— Records to use —
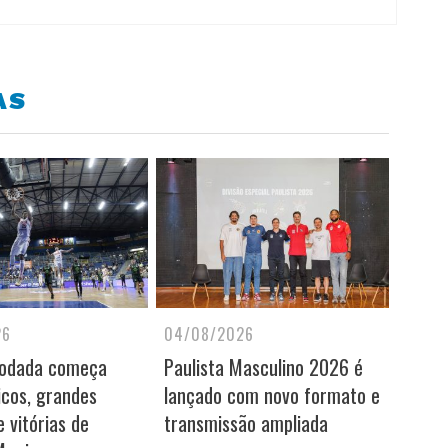
AS
26
04/08/2026
rodada começa
Paulista Masculino 2026 é
icos, grandes
lançado com novo formato e
 vitórias de
transmissão ampliada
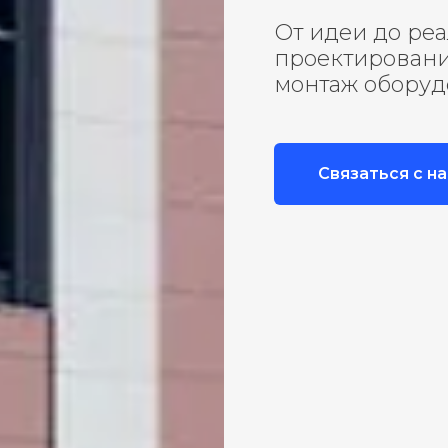
От идеи до ре
проектирование
монтаж оборуд
Связаться с н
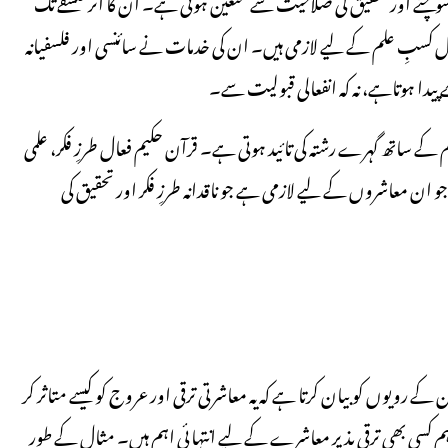
 سوچنے اور تحقیق کی صلاحیت سے متعین ہوتی ہے۔ ان کا اثر فلسفے تک
 استدلال کسبِ علم کے لیے لازمی ہیں۔ ان کی خدمات نے سائنسی اور فلسفیانہ
ے پیدا ہوتاہے، نہ کہ انفعالی قبولیت سے۔
ے ساتھ گہرے رشتہ کی تائید ہوتی ہے۔ قرآن حکیم فعال طرزِ فکر، علمی
 جو ان معاشروں کے لیے لازمی ہے جو ناقدانہ طرزِ فکر اور تحقیق کی
 رویوں کو بیان کرتا ہے کہ یہ معاشرتی ترقی اور عروج کو کیسے متاثر کر
ر فہم کسی بھی ترقی پذیر معاشرے کے لیے انتہائی اہم ہیں۔ مثال کے طور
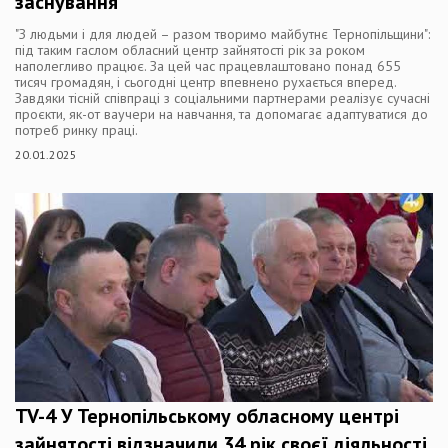
заснування
"З людьми і для людей – разом творимо майбутнє Тернопільщини":
під таким гаслом обласний центр зайнятості рік за роком
наполегливо працює. За цей час працевлаштовано понад 655
тисяч громадян, і сьогодні центр впевнено рухається вперед.
Завдяки тісній співпраці з соціальними партнерами реалізує сучасні
проєкти, як-от ваучери на навчання, та допомагає адаптуватися до
потреб ринку праці.
20.01.2025
TV-4 У Тернопільському обласному центрі
зайнятості відзначили 34 рік своєї діяльності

— Aim of the exercise —
All the lines above are to be given again exactly as they read, with the pictures removed.

— Result of this exercise —
AS
26
04/08/2026
rodada começa
Paulista Masculino 2026 é
icos, grandes
lançado com novo formato e
 vitórias de
transmissão ampliada
От идеи до ре
проектирование
монтаж оборуд
Связаться с н
 سوچنے اور تحقیق کی صلاحیت سے متعین ہوتی ہے۔ ان کا اثر فلسفے تک
 استدلال کسبِ علم کے لیے لازمی ہیں۔ ان کی خدمات نے سائنسی اور فلسفیانہ
ے پیدا ہوتاہے، نہ کہ انفعالی قبولیت سے۔
ے ساتھ گہرے رشتہ کی تائید ہوتی ہے۔ قرآن حکیم فعال طرزِ فکر، علمی
 جو ان معاشروں کے لیے لازمی ہے جو ناقدانہ طرزِ فکر اور تحقیق کی
 رویوں کو بیان کرتا ہے کہ یہ معاشرتی ترقی اور عروج کو کیسے متاثر کر
ر فہم کسی بھی ترقی پذیر معاشرے کے لیے انتہائی اہم ہیں۔ مثال کے طور
заснування
"З людьми і для людей – разом творимо майбутнє Тернопільщини":
під таким гаслом обласний центр зайнятості рік за роком
наполегливо працює. За цей час працевлаштовано понад 655
тисяч громадян, і сьогодні центр впевнено рухається вперед.
Завдяки тісній співпраці з соціальними партнерами реалізує сучасні
проєкти, як-от ваучери на навчання, та допомагає адаптуватися до
потреб ринку праці.
20.01.2025
TV-4 У Тернопільському обласному центрі
зайнятості відзначили 34 рік своєї діяльності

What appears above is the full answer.